[PROBLEM STATEMENT] Would you return every entry below exactly as written, without its images?

*-*-*

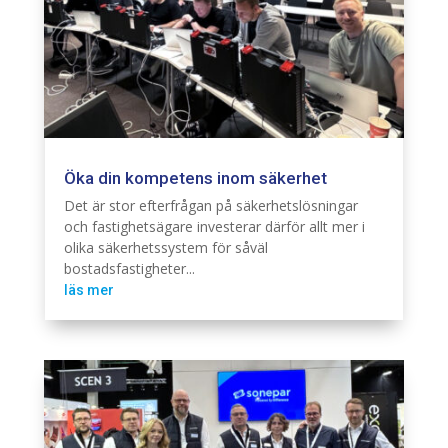
Öka din kompetens inom säkerhet
Säkerhet
Det är stor efterfrågan på säkerhetslösningar
och fastighetsägare investerar därför allt mer i
olika säkerhetssystem för såväl
bostadsfastigheter...
läs mer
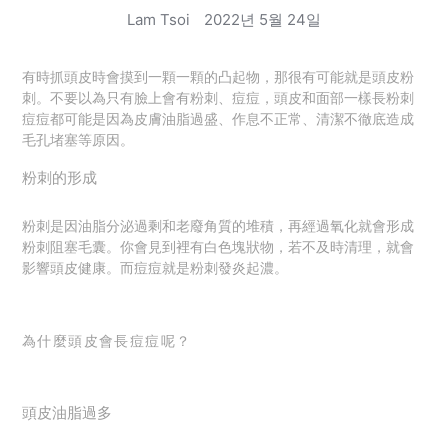
Lam Tsoi
2022년 5월 24일
有時抓頭皮時會摸到一顆一顆的凸起物，
那很有可能就是頭皮粉
刺。
不要以為只有臉上會有粉刺、痘痘，頭皮和面部一樣長粉刺
痘痘都可能是因為皮膚油脂過盛、作息不正常、清潔不徹底造成
毛孔堵塞等原因。
粉刺的形成
粉刺是因
油脂分泌過剩和老廢角質的堆積，再經過氧化就會形成
粉刺阻塞毛囊。你會見到裡有白色塊狀物，若不及時清理，就會
影響頭皮健康。而痘痘就是粉刺發炎起濃。
為什麼頭皮會長痘痘呢？
頭皮油脂過多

*-*-*

[RESULT FOR THIS TASK]
Öka din kompetens inom säkerhet
Säkerhet
Det är stor efterfrågan på säkerhetslösningar
och fastighetsägare investerar därför allt mer i
olika säkerhetssystem för såväl
bostadsfastigheter...
läs mer
Lam Tsoi
2022년 5월 24일
有時抓頭皮時會摸到一顆一顆的凸起物，
那很有可能就是頭皮粉
刺。
不要以為只有臉上會有粉刺、痘痘，頭皮和面部一樣長粉刺
痘痘都可能是因為皮膚油脂過盛、作息不正常、清潔不徹底造成
毛孔堵塞等原因。
粉刺的形成
粉刺是因
油脂分泌過剩和老廢角質的堆積，再經過氧化就會形成
粉刺阻塞毛囊。你會見到裡有白色塊狀物，若不及時清理，就會
影響頭皮健康。而痘痘就是粉刺發炎起濃。
為什麼頭皮會長痘痘呢？
頭皮油脂過多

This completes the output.